In this week’s report, USDA pegs corn planting at only seven percent complete nationally which compares to the five-year average of 15 percent - proving we are already well behind schedule. Along the important I-80 Corridor, Nebraska leads the pack with 10 percent planted, but that is only because of the dry, windy conditions which allow for rapid field operations. HOWEVER, east of there, Iowa, Illinois, Indiana, and Ohio are ALL behind their average paces. The critical production state of Illinois only has two percent in the ground when they should have 21 percent planted by now. Iowa is only two percent done - well behind their average pace of 15 percent at this time of year. These numbers are sure to get the market’s attention this week.

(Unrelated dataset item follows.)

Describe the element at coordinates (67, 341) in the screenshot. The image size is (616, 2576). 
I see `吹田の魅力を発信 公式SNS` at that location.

Soybean planting is just getting rolling across the nation with only three percent completion. Here again, the big story is Illinois which only reports one percent of its soybean acres planted when they should be at eight percent by now!

Cotton planting is slightly ahead of schedule, but only by one percentage point where it now stands at 12 percent nationwide. Texas is running four points ahead of its 15 percent average pace. The second largest producer of cotton, Georgia, has three percent of its crop in the ground versus its five-year average of seven percent.

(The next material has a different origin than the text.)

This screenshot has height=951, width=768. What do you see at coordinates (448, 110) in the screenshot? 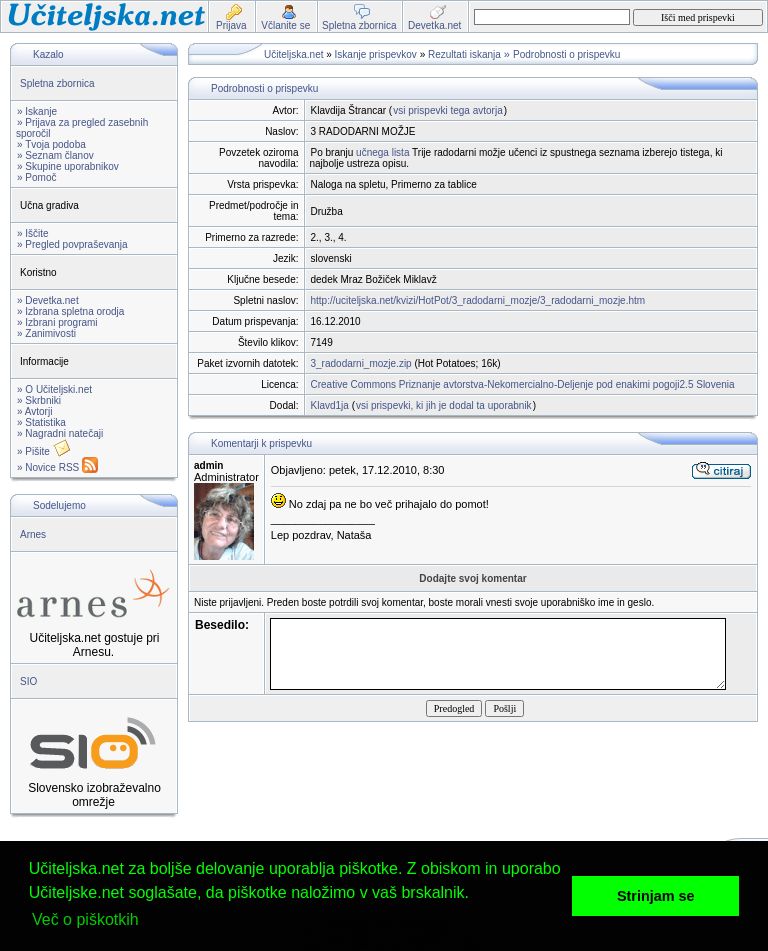 I see `vsi prispevki tega avtorja` at bounding box center [448, 110].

Grain sorghum (milo) planting edged up to 19 percent done nationally. But, the numbers barely moved the needle in states other than Texas where 63 percent of the crop is now planted. That’s within four points of its average. Kansas is just getting started with one percent planted.

Rice planting still lags badly with only 26 percent planted over the US versus its average pace of 47 percent. Missouri amazingly has only ONE percent of its rice crop planted when they would normally would have 38 percent in the ground by now!

Peanut planting is close to its average pace with four percent planted nationwide - only one point behind average. Florida shows the most progress with 14 percent of its acreage planted.

Spring wheat planting is within two percentage points of its average - registering at 13 percent complete nationally this week, but that is only because of tremendous progress made in Washington state where they surged to 73 percent planted - now surpassing their average pace by 15 points. South Dakota also put 11 percent of its crop in last week - moving it up to 36 percent planted. But, recent wintry weather is holding back Idaho, and North Dakota.

Oats planting is now up to 39 percent nationwide which is still nine points behind its five-year average. It’s rather amazing that South Dakota was able to plant 10 percent of its acreage last week to put it four points ahead of its average pace. Even though Iowa surged up to 47 percent planted, it is still running well behind its average of 63 percent. Wisconsin lags its average by 15 points and North Dakota has yet to even start.

Winter wheat condition took a tumble last week with the national good to excellent rating dropping by three points down to only 27 percent. In the Plains states where the majority of hard red winter wheat is produced, Kansas saw a seven point decline and Oklahoma dropped another five points. Nebraska and South Dakota both trimmed off another three points from their totals last week as the entire central and southern High Plains region remains in the grips of near historic drought conditions featuring excessive wind, dryness, and early season heat.

Topsoil moisture deficit has a tie for the lead this week with New Mexico tallying 86 percent of its acres in the short to very short categories - six points more than a week ago while Texas also has 86 percent in that combined category, but that is only a one point worse than last week.

Meanwhile, subsoil moisture deficit ratings still have Montana in the top spot with 86 percent short to very short, but that is a five point improvement from last week’s report. New Mexico is right behind with 85 percent rated short to very short as its root zone moisture levels dropped yet another five percentage points.